- **Data listing**

>>

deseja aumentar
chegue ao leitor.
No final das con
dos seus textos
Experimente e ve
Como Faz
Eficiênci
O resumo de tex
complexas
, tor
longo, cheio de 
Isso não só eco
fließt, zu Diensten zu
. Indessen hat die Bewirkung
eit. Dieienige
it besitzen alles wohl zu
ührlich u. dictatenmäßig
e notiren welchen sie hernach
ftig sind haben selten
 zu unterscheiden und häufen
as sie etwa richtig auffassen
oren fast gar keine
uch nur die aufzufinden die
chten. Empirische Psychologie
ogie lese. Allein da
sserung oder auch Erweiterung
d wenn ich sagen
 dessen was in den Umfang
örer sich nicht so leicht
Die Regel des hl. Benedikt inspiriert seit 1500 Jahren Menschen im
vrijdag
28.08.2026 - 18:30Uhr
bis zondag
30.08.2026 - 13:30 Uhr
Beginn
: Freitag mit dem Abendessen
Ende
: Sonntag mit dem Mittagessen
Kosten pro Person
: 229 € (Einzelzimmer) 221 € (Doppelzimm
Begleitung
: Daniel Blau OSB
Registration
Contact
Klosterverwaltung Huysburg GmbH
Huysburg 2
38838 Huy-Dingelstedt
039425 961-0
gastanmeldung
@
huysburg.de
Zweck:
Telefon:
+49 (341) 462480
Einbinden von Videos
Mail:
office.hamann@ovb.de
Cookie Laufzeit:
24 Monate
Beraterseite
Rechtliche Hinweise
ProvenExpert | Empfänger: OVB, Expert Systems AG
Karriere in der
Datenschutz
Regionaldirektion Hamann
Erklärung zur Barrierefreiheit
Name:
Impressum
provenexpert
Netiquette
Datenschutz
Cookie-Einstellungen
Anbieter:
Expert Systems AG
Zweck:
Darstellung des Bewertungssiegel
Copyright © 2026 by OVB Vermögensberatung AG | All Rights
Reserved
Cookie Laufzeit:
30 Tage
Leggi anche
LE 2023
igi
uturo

<<

- **Your instructions**
Write the material out once more so that every line matches the original.

- **Answer area**
deseja aumentar
chegue ao leitor.
No final das con
dos seus textos
Experimente e ve
Como Faz
Eficiênci
O resumo de tex
complexas
, tor
longo, cheio de 
Isso não só eco
fließt, zu Diensten zu
. Indessen hat die Bewirkung
eit. Dieienige
it besitzen alles wohl zu
ührlich u. dictatenmäßig
e notiren welchen sie hernach
ftig sind haben selten
 zu unterscheiden und häufen
as sie etwa richtig auffassen
oren fast gar keine
uch nur die aufzufinden die
chten. Empirische Psychologie
ogie lese. Allein da
sserung oder auch Erweiterung
d wenn ich sagen
 dessen was in den Umfang
örer sich nicht so leicht
Die Regel des hl. Benedikt inspiriert seit 1500 Jahren Menschen im
vrijdag
28.08.2026 - 18:30Uhr
bis zondag
30.08.2026 - 13:30 Uhr
Beginn
: Freitag mit dem Abendessen
Ende
: Sonntag mit dem Mittagessen
Kosten pro Person
: 229 € (Einzelzimmer) 221 € (Doppelzimm
Begleitung
: Daniel Blau OSB
Registration
Contact
Klosterverwaltung Huysburg GmbH
Huysburg 2
38838 Huy-Dingelstedt
039425 961-0
gastanmeldung
@
huysburg.de
Zweck:
Telefon:
+49 (341) 462480
Einbinden von Videos
Mail:
office.hamann@ovb.de
Cookie Laufzeit:
24 Monate
Beraterseite
Rechtliche Hinweise
ProvenExpert | Empfänger: OVB, Expert Systems AG
Karriere in der
Datenschutz
Regionaldirektion Hamann
Erklärung zur Barrierefreiheit
Name:
Impressum
provenexpert
Netiquette
Datenschutz
Cookie-Einstellungen
Anbieter:
Expert Systems AG
Zweck:
Darstellung des Bewertungssiegel
Copyright © 2026 by OVB Vermögensberatung AG | All Rights
Reserved
Cookie Laufzeit:
30 Tage
Leggi anche
LE 2023
igi
uturo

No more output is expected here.